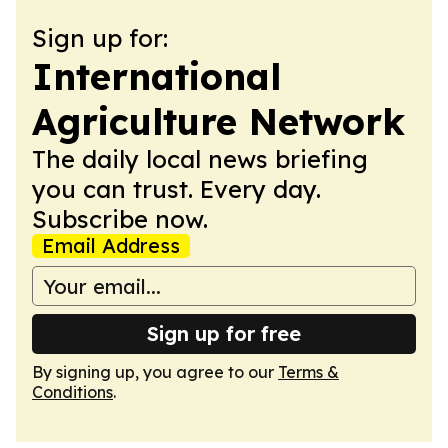
Sign up for:
International
Agriculture Network
The daily local news briefing
you can trust. Every day.
Subscribe now.
Email Address
Sign up for free
By signing up, you agree to our
Terms &
Conditions
.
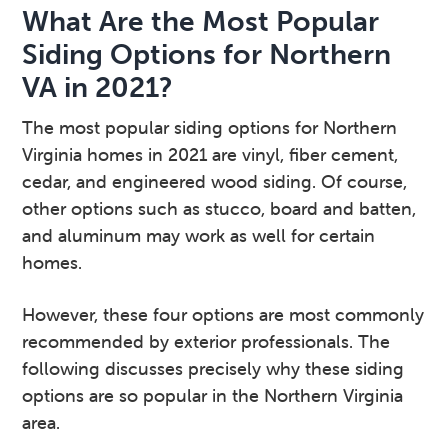
What Are the Most Popular
Siding Options for Northern
VA in 2021?
The most popular siding options for Northern
Virginia homes in 2021 are vinyl, fiber cement,
cedar, and engineered wood siding. Of course,
other options such as stucco, board and batten,
and aluminum may work as well for certain
homes.
However, these four options are most commonly
recommended by exterior professionals. The
following discusses precisely why these siding
options are so popular in the Northern Virginia
area.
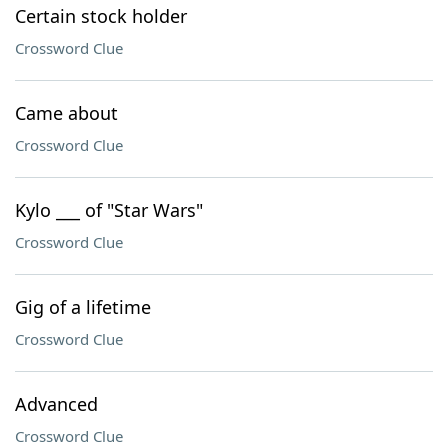
Certain stock holder
Crossword Clue
Came about
Crossword Clue
Kylo ___ of "Star Wars"
Crossword Clue
Gig of a lifetime
Crossword Clue
Advanced
Crossword Clue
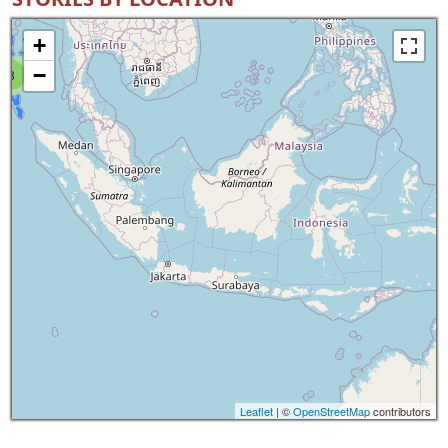
+
−
8
Leaflet
| ©
OpenStreetMap
contributors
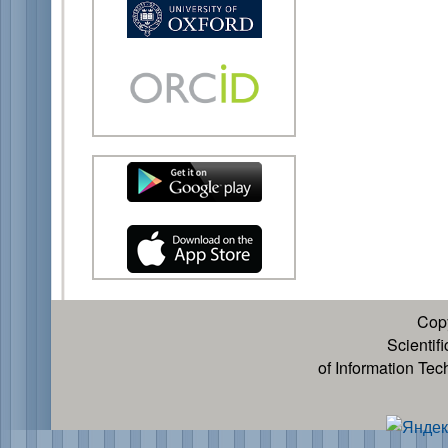
Cop
Scientif
of Information Te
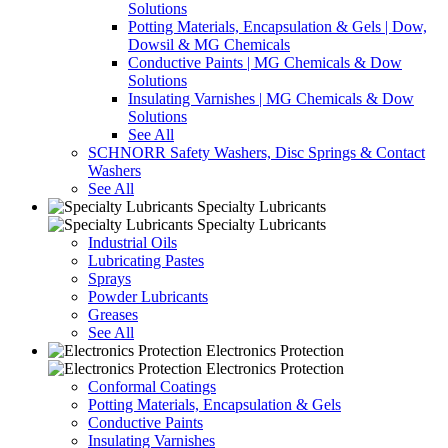
Solutions
Potting Materials, Encapsulation & Gels | Dow,
Dowsil & MG Chemicals
Conductive Paints | MG Chemicals & Dow
Solutions
Insulating Varnishes | MG Chemicals & Dow
Solutions
See All
SCHNORR Safety Washers, Disc Springs & Contact
Washers
See All
Specialty Lubricants
Specialty Lubricants
Industrial Oils
Lubricating Pastes
Sprays
Powder Lubricants
Greases
See All
Electronics Protection
Electronics Protection
Conformal Coatings
Potting Materials, Encapsulation & Gels
Conductive Paints
Insulating Varnishes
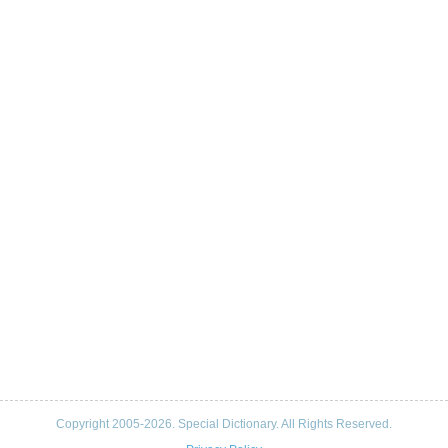
Copyright 2005-2026. Special Dictionary. All Rights Reserved.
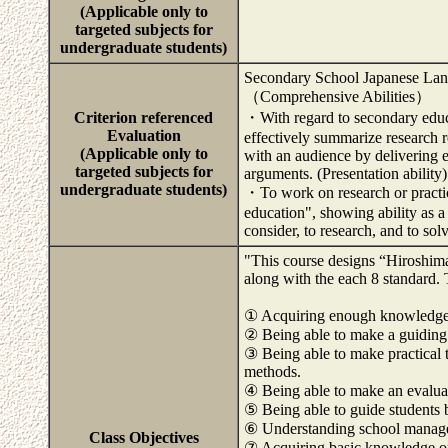
(Applicable only to
targeted subjects for
undergraduate students)
Secondary School Japanese La
（Comprehensive Abilities）
Criterion referenced
・With regard to secondary educa
Evaluation
effectively summarize research r
(Applicable only to
with an audience by delivering 
targeted subjects for
arguments. (Presentation ability)
undergraduate students)
・To work on research or practic
education", showing ability as a
consider, to research, and to so
"This course designs “Hiroshima 
along with the each 8 standard. 
① Acquiring enough knowledge an
② Being able to make a guiding
③ Being able to make practical 
methods.
④ Being able to make an evalua
⑤ Being able to guide students 
⑥ Understanding school manag
Class Objectives
⑦ Acquiring basic knowledge on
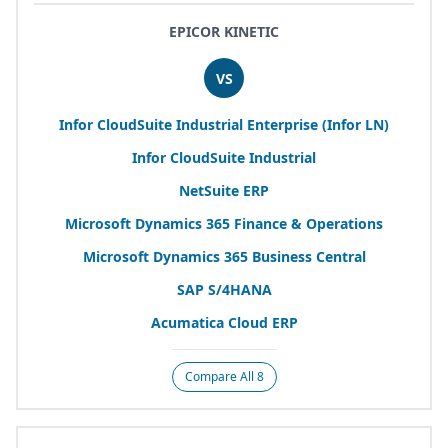
EPICOR KINETIC
VS
Infor CloudSuite Industrial Enterprise (Infor
LN
)
Infor CloudSuite Industrial
NetSuite
ERP
Microsoft Dynamics
365
Finance
&
Operations
Microsoft Dynamics
365
Business Central
SAP
S/
4
HANA
Acumatica Cloud
ERP
Compare All 8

◆ ◆ ◆ ◆ ◆

▶ _REQUIRED ACTION_
Compute the number of lines in the records that contain the string "Varnishes", and return that number alone.

▶ _YOUR SOLUTION_
2